Write out the listing again, exactly as it appears below.

## Exercise inputs:
=====
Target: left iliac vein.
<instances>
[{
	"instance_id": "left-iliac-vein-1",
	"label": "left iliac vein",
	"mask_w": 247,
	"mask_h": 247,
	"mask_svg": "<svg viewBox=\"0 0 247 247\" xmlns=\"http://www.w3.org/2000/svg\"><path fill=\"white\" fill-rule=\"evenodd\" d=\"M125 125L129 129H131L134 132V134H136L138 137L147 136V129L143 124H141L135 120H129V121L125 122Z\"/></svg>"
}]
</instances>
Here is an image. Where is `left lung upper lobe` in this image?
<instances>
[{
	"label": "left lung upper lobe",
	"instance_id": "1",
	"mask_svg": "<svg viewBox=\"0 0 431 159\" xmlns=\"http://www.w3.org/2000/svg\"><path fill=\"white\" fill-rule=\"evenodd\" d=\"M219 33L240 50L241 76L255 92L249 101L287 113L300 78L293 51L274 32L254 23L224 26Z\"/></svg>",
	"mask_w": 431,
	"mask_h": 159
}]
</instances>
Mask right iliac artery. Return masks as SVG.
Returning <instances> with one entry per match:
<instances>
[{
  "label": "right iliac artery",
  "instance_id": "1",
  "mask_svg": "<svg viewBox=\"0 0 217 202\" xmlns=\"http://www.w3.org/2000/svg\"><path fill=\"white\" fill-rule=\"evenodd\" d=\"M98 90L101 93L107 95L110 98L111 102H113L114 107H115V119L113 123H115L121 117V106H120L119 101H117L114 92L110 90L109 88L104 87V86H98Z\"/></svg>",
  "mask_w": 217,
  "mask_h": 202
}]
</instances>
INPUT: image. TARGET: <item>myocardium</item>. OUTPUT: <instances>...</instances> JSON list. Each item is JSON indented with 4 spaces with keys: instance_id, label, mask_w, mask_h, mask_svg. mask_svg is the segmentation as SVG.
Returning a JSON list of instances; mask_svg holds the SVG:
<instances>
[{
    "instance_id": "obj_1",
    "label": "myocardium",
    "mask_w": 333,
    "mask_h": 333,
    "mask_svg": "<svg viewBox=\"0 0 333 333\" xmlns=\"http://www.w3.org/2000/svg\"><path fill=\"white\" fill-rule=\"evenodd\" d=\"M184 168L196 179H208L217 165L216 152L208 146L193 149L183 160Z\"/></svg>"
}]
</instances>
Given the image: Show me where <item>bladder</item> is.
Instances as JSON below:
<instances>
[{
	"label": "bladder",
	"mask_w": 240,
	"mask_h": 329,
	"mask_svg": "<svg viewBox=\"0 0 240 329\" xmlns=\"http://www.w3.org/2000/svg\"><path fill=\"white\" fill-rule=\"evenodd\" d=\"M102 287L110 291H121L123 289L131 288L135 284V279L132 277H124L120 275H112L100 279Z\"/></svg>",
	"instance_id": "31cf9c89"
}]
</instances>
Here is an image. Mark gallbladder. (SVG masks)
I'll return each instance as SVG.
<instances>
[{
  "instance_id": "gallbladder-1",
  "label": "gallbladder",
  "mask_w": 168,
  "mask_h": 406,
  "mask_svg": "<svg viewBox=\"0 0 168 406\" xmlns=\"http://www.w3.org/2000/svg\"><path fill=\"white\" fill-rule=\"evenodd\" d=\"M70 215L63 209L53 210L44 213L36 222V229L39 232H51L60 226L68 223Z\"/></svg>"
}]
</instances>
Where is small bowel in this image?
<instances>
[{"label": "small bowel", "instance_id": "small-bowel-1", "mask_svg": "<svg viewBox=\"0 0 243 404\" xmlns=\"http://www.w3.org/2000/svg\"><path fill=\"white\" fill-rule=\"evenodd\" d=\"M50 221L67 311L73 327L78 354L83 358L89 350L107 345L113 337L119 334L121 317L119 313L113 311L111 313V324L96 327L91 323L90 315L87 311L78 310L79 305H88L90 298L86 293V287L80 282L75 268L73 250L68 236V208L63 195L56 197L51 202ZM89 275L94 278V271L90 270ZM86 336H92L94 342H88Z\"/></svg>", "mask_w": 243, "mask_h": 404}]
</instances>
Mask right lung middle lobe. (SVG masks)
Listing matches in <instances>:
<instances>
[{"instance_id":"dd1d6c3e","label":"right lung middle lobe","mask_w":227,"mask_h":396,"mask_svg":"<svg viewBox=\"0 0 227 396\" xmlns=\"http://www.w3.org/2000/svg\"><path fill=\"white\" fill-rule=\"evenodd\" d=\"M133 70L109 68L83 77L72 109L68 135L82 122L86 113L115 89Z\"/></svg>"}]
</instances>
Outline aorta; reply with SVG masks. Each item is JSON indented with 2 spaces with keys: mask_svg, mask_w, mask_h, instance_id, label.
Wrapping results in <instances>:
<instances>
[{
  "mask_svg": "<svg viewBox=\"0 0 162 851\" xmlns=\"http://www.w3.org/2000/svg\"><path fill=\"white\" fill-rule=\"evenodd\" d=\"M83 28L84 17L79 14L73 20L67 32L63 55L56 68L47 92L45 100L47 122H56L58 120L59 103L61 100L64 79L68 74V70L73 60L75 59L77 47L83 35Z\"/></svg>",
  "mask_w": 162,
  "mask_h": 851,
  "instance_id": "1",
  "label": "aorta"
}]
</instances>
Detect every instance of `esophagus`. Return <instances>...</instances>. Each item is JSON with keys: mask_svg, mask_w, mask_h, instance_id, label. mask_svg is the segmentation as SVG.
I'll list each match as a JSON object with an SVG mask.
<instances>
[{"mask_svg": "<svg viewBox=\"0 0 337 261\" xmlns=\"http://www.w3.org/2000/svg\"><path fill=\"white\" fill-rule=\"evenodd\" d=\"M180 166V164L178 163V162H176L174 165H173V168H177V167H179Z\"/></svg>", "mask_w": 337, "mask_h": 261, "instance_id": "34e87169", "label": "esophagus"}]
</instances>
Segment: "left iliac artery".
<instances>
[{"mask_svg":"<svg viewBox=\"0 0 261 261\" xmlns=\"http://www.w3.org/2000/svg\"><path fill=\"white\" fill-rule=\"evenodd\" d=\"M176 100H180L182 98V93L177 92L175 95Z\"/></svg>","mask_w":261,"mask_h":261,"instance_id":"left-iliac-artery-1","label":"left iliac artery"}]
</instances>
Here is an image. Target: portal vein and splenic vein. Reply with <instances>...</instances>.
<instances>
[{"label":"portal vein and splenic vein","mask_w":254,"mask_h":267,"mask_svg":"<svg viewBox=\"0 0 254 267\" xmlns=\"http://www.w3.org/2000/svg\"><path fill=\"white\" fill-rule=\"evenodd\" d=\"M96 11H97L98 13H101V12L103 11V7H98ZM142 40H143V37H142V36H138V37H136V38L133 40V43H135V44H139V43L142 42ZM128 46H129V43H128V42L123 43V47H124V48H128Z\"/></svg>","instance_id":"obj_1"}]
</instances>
=====
## Response area:
Target: left iliac vein.
<instances>
[{
	"instance_id": "left-iliac-vein-1",
	"label": "left iliac vein",
	"mask_w": 247,
	"mask_h": 247,
	"mask_svg": "<svg viewBox=\"0 0 247 247\" xmlns=\"http://www.w3.org/2000/svg\"><path fill=\"white\" fill-rule=\"evenodd\" d=\"M125 125L129 129H131L134 132V134H136L138 137L147 136V129L143 124H141L135 120H129V121L125 122Z\"/></svg>"
}]
</instances>
Here is an image. Where is `left lung upper lobe` in this image?
<instances>
[{
	"label": "left lung upper lobe",
	"instance_id": "1",
	"mask_svg": "<svg viewBox=\"0 0 431 159\" xmlns=\"http://www.w3.org/2000/svg\"><path fill=\"white\" fill-rule=\"evenodd\" d=\"M219 33L240 50L241 76L255 92L249 101L287 113L300 78L293 51L274 32L254 23L224 26Z\"/></svg>",
	"mask_w": 431,
	"mask_h": 159
}]
</instances>
Mask right iliac artery. Return masks as SVG.
Returning <instances> with one entry per match:
<instances>
[{
  "label": "right iliac artery",
  "instance_id": "1",
  "mask_svg": "<svg viewBox=\"0 0 217 202\" xmlns=\"http://www.w3.org/2000/svg\"><path fill=\"white\" fill-rule=\"evenodd\" d=\"M98 90L101 93L107 95L110 98L111 102H113L114 107H115V119L113 123H115L121 117V106H120L119 101H117L114 92L110 90L109 88L104 87V86H98Z\"/></svg>",
  "mask_w": 217,
  "mask_h": 202
}]
</instances>
INPUT: image. TARGET: <item>myocardium</item>. OUTPUT: <instances>...</instances> JSON list. Each item is JSON indented with 4 spaces with keys: instance_id, label, mask_w, mask_h, mask_svg. mask_svg is the segmentation as SVG.
Returning a JSON list of instances; mask_svg holds the SVG:
<instances>
[{
    "instance_id": "obj_1",
    "label": "myocardium",
    "mask_w": 333,
    "mask_h": 333,
    "mask_svg": "<svg viewBox=\"0 0 333 333\" xmlns=\"http://www.w3.org/2000/svg\"><path fill=\"white\" fill-rule=\"evenodd\" d=\"M184 168L196 179H208L217 165L216 152L208 146L193 149L183 160Z\"/></svg>"
}]
</instances>
Given the image: Show me where <item>bladder</item> is.
Instances as JSON below:
<instances>
[{
	"label": "bladder",
	"mask_w": 240,
	"mask_h": 329,
	"mask_svg": "<svg viewBox=\"0 0 240 329\" xmlns=\"http://www.w3.org/2000/svg\"><path fill=\"white\" fill-rule=\"evenodd\" d=\"M102 287L110 291H121L123 289L131 288L135 284V279L132 277H124L120 275H112L100 279Z\"/></svg>",
	"instance_id": "31cf9c89"
}]
</instances>
Here is an image. Mark gallbladder. (SVG masks)
I'll return each instance as SVG.
<instances>
[{
  "instance_id": "gallbladder-1",
  "label": "gallbladder",
  "mask_w": 168,
  "mask_h": 406,
  "mask_svg": "<svg viewBox=\"0 0 168 406\" xmlns=\"http://www.w3.org/2000/svg\"><path fill=\"white\" fill-rule=\"evenodd\" d=\"M70 215L63 209L53 210L44 213L36 222V229L39 232H51L60 226L68 223Z\"/></svg>"
}]
</instances>
Where is small bowel in this image?
<instances>
[{"label": "small bowel", "instance_id": "small-bowel-1", "mask_svg": "<svg viewBox=\"0 0 243 404\" xmlns=\"http://www.w3.org/2000/svg\"><path fill=\"white\" fill-rule=\"evenodd\" d=\"M50 221L67 311L73 327L78 354L83 358L89 350L107 345L113 337L119 334L121 317L119 313L113 311L111 313V324L96 327L91 323L90 315L87 311L78 310L79 305H88L90 298L86 293V287L80 282L75 268L73 250L68 236V208L63 195L56 197L51 202ZM89 275L94 278V271L90 270ZM86 336H92L94 342H88Z\"/></svg>", "mask_w": 243, "mask_h": 404}]
</instances>
Mask right lung middle lobe. (SVG masks)
Listing matches in <instances>:
<instances>
[{"instance_id":"dd1d6c3e","label":"right lung middle lobe","mask_w":227,"mask_h":396,"mask_svg":"<svg viewBox=\"0 0 227 396\" xmlns=\"http://www.w3.org/2000/svg\"><path fill=\"white\" fill-rule=\"evenodd\" d=\"M133 70L109 68L83 77L72 109L68 135L82 122L86 113L115 89Z\"/></svg>"}]
</instances>
Outline aorta; reply with SVG masks. Each item is JSON indented with 2 spaces with keys: mask_svg, mask_w, mask_h, instance_id, label.
Wrapping results in <instances>:
<instances>
[{
  "mask_svg": "<svg viewBox=\"0 0 162 851\" xmlns=\"http://www.w3.org/2000/svg\"><path fill=\"white\" fill-rule=\"evenodd\" d=\"M83 28L84 17L79 14L73 20L67 32L63 55L56 68L47 92L45 100L47 122H56L58 120L59 103L61 100L64 79L68 74V70L73 60L75 59L77 47L83 35Z\"/></svg>",
  "mask_w": 162,
  "mask_h": 851,
  "instance_id": "1",
  "label": "aorta"
}]
</instances>
Detect every instance of `esophagus`. Return <instances>...</instances>. Each item is JSON with keys: mask_svg, mask_w, mask_h, instance_id, label. mask_svg is the segmentation as SVG.
I'll list each match as a JSON object with an SVG mask.
<instances>
[{"mask_svg": "<svg viewBox=\"0 0 337 261\" xmlns=\"http://www.w3.org/2000/svg\"><path fill=\"white\" fill-rule=\"evenodd\" d=\"M180 166V164L178 163V162H176L174 165H173V168H177V167H179Z\"/></svg>", "mask_w": 337, "mask_h": 261, "instance_id": "34e87169", "label": "esophagus"}]
</instances>
Segment: "left iliac artery".
<instances>
[{"mask_svg":"<svg viewBox=\"0 0 261 261\" xmlns=\"http://www.w3.org/2000/svg\"><path fill=\"white\" fill-rule=\"evenodd\" d=\"M176 100H180L182 98V93L177 92L175 95Z\"/></svg>","mask_w":261,"mask_h":261,"instance_id":"left-iliac-artery-1","label":"left iliac artery"}]
</instances>
Here is an image. Target: portal vein and splenic vein. Reply with <instances>...</instances>.
<instances>
[{"label":"portal vein and splenic vein","mask_w":254,"mask_h":267,"mask_svg":"<svg viewBox=\"0 0 254 267\" xmlns=\"http://www.w3.org/2000/svg\"><path fill=\"white\" fill-rule=\"evenodd\" d=\"M96 11H97L98 13H101V12L103 11V7H98ZM142 40H143V37H142V36H138V37H136V38L133 40V43H135V44H139V43L142 42ZM128 46H129V43H128V42L123 43V47H124V48H128Z\"/></svg>","instance_id":"obj_1"}]
</instances>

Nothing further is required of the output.